Top of Recorded information

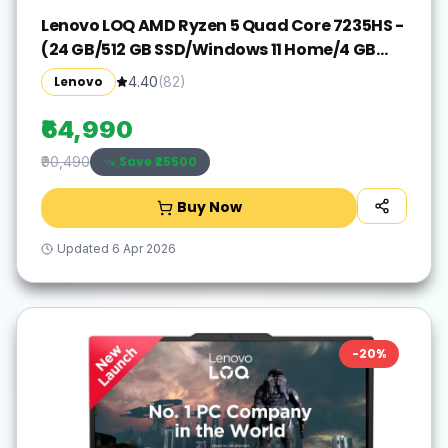
Lenovo LOQ AMD Ryzen 5 Quad Core 7235HS -
(24 GB/512 GB SSD/Windows 11 Home/4 GB
Graphics/NVIDIA GeForce RTX 3050A) 15ARP9
Lenovo
4.40
(
82
)
Gaming Laptop(15.6 Inch, Luna Grey, 2.38 kg,
With MS Office)
₹64,990
Save ₹
25500
₹90,490
Buy Now
Updated
6 Apr 2026
-
20
%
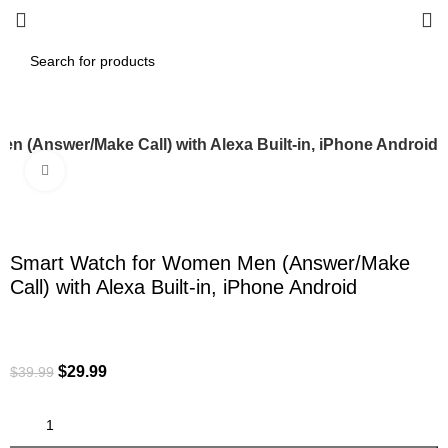
n (Answer/Make Call) with Alexa Built-in, iPhone Android
Click to enlarge
-25%
Smart Watch for Women Men (Answer/Make
Call) with Alexa Built-in, iPhone Android
$
29.99
$
39.99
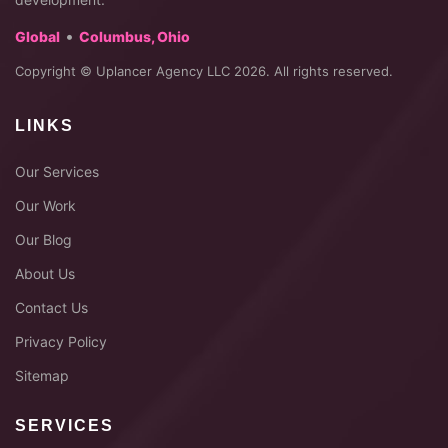
•
Global
Columbus, Ohio
Copyright © Uplancer Agency LLC 2026. All rights reserved.
LINKS
Our Services
Our Work
Our Blog
About Us
Contact Us
Privacy Policy
Sitemap
SERVICES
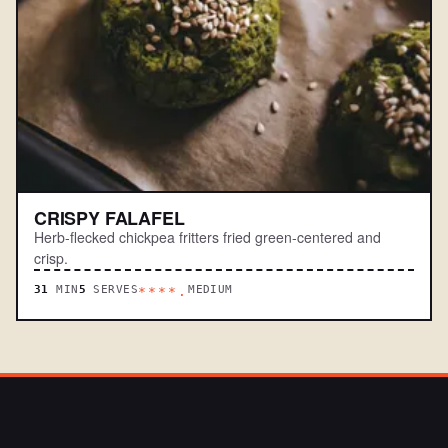
CRISPY FALAFEL
Herb-flecked chickpea fritters fried green-centered and
crisp.
31
MIN
5
SERVES
MEDIUM
****.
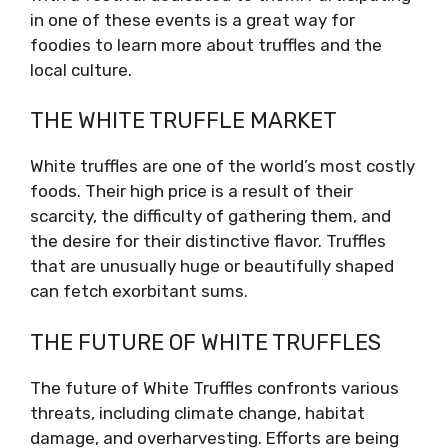
in one of these events is a great way for
foodies to learn more about truffles and the
local culture.
THE WHITE TRUFFLE MARKET
White truffles are one of the world’s most costly
foods. Their high price is a result of their
scarcity, the difficulty of gathering them, and
the desire for their distinctive flavor. Truffles
that are unusually huge or beautifully shaped
can fetch exorbitant sums.
THE FUTURE OF WHITE TRUFFLES
The future of White Truffles confronts various
threats, including climate change, habitat
damage, and overharvesting. Efforts are being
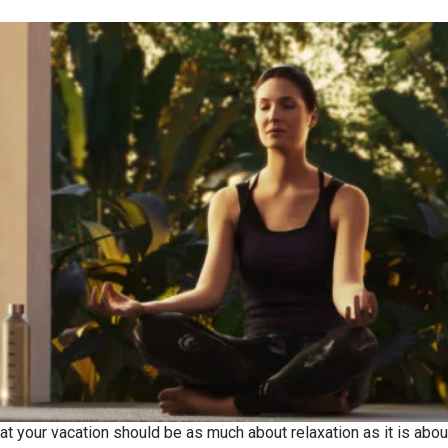
at your vacation should be as much about relaxation as it is about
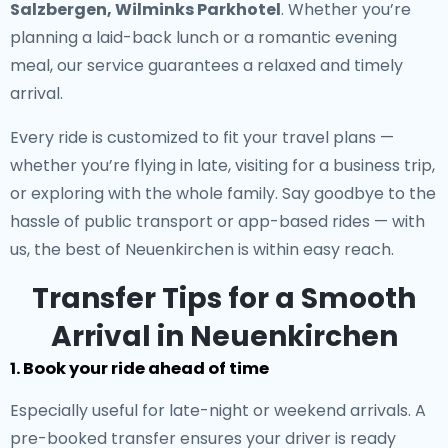
Salzbergen, Wilminks Parkhotel
. Whether you’re
planning a laid-back lunch or a romantic evening
meal, our service guarantees a relaxed and timely
arrival.
Every ride is customized to fit your travel plans —
whether you’re flying in late, visiting for a business trip,
or exploring with the whole family. Say goodbye to the
hassle of public transport or app-based rides — with
us, the best of Neuenkirchen is within easy reach.
Transfer Tips for a Smooth
Arrival in Neuenkirchen
1. Book your ride ahead of time
Especially useful for late-night or weekend arrivals. A
pre-booked transfer ensures your driver is ready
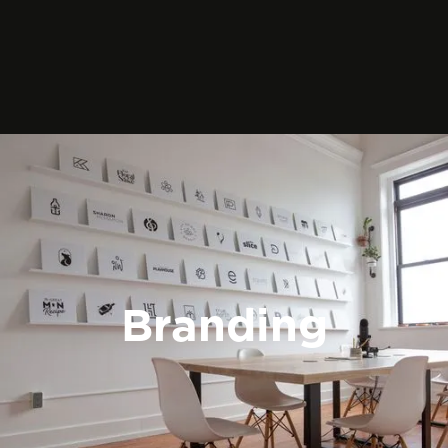
Branding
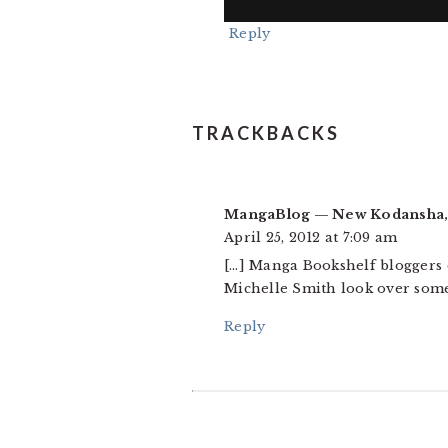
Reply
TRACKBACKS
MangaBlog — New Kodansha,
April 25, 2012 at 7:09 am
[…] Manga Bookshelf bloggers 
Michelle Smith look over some
Reply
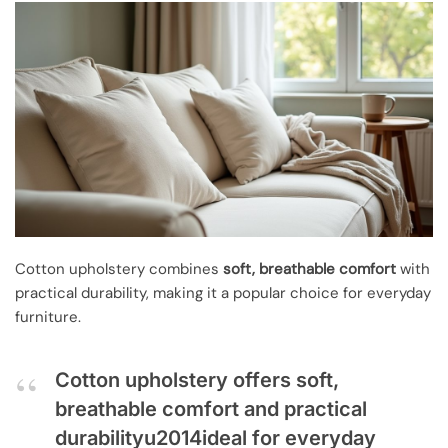
Cotton upholstery combines
soft, breathable comfort
with
practical durability, making it a popular choice for everyday
furniture.
Cotton upholstery offers soft,
breathable comfort and practical
durabilityu2014ideal for everyday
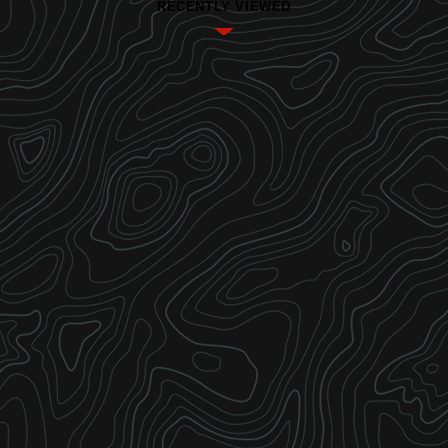
RECENTLY VIEWED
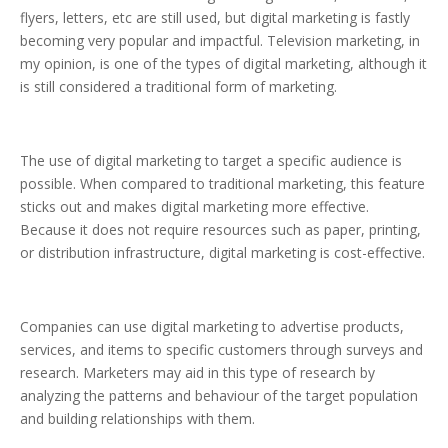
flyers, letters, etc are still used, but digital marketing is fastly
becoming very popular and impactful. Television marketing, in
my opinion, is one of the types of digital marketing, although it
is still considered a traditional form of marketing.
The use of digital marketing to target a specific audience is
possible. When compared to traditional marketing, this feature
sticks out and makes digital marketing more effective.
Because it does not require resources such as paper, printing,
or distribution infrastructure, digital marketing is cost-effective.
Companies can use digital marketing to advertise products,
services, and items to specific customers through surveys and
research. Marketers may aid in this type of research by
analyzing the patterns and behaviour of the target population
and building relationships with them.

Bottom of Recorded information

> Directions
Using the entries, return every line where the word "them" can be found.

> Response area
scarcity, the difficulty of gathering them, and
and building relationships with them.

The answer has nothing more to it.